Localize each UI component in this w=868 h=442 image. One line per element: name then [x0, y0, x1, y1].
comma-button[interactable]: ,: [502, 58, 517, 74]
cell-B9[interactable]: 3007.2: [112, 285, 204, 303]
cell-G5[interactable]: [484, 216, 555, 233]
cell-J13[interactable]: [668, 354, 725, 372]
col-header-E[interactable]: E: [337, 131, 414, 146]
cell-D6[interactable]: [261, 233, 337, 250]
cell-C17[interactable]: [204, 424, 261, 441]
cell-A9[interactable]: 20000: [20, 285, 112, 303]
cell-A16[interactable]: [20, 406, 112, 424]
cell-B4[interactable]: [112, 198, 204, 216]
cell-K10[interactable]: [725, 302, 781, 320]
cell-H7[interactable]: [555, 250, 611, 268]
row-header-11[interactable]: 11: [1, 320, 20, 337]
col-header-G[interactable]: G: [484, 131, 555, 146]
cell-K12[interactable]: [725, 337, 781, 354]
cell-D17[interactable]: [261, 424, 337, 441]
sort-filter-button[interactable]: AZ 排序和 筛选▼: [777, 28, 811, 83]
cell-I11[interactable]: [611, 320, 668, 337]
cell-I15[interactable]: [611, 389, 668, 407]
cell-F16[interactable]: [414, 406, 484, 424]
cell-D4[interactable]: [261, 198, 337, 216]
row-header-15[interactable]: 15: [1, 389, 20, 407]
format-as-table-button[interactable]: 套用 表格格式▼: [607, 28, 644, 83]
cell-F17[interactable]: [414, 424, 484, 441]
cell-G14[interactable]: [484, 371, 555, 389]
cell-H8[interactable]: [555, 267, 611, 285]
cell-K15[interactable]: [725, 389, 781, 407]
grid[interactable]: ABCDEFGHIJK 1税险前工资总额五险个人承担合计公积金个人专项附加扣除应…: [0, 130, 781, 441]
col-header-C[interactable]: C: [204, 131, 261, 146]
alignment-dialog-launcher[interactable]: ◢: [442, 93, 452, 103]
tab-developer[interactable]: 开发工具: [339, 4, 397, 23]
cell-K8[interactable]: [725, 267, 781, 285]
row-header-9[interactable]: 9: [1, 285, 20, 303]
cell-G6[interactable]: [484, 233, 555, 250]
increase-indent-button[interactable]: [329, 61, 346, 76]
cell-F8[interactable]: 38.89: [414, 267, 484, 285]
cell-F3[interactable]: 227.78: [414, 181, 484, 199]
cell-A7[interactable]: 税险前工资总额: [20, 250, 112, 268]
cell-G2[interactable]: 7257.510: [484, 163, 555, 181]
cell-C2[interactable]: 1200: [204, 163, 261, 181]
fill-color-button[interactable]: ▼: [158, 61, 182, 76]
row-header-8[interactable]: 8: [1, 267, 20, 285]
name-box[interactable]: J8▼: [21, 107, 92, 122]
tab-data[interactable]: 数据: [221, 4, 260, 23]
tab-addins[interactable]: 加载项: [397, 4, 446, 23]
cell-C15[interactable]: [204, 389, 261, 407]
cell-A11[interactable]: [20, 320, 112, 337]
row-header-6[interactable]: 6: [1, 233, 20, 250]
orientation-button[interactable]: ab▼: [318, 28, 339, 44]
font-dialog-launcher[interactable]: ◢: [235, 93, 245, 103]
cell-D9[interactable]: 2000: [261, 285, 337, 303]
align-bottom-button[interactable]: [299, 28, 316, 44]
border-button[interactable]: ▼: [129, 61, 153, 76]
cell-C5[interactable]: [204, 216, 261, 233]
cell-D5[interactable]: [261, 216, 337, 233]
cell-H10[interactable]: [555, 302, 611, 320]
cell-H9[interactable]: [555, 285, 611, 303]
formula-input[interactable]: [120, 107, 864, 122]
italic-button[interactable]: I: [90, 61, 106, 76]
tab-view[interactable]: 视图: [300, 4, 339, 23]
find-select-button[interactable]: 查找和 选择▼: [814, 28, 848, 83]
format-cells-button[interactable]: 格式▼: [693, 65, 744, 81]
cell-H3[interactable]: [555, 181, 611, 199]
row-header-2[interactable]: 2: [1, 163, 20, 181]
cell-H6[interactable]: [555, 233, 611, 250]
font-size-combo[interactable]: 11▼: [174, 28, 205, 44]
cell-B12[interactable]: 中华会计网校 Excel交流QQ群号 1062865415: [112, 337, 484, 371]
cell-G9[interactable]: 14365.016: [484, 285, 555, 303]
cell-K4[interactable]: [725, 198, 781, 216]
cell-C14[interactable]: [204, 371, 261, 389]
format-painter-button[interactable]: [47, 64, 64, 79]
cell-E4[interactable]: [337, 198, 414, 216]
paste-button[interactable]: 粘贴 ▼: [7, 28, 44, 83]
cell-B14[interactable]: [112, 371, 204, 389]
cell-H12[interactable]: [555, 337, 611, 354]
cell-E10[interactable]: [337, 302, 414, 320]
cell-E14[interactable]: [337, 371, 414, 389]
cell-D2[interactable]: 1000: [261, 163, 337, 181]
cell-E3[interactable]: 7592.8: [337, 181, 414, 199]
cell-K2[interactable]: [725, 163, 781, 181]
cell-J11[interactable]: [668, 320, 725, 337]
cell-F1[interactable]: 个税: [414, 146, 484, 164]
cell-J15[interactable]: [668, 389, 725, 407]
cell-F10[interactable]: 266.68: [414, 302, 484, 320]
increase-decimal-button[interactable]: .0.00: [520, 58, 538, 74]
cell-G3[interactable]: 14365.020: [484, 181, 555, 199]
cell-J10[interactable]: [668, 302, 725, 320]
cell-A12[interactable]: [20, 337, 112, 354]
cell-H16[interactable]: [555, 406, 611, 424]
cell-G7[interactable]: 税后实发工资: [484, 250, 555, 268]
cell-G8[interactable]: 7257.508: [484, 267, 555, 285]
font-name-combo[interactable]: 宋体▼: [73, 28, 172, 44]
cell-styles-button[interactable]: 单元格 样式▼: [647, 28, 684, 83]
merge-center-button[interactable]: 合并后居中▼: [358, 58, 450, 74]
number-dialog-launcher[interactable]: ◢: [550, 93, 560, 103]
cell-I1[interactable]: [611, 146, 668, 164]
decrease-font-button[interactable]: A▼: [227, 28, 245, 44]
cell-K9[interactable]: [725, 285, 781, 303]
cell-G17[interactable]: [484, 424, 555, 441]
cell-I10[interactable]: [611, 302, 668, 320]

------------------------------------------------

## How to complete this task
Lines with "font": copy every one of them from the listing above.

## Reply to the exercise
font-dialog-launcher[interactable]: ◢: [235, 93, 245, 103]
font-size-combo[interactable]: 11▼: [174, 28, 205, 44]
font-name-combo[interactable]: 宋体▼: [73, 28, 172, 44]
decrease-font-button[interactable]: A▼: [227, 28, 245, 44]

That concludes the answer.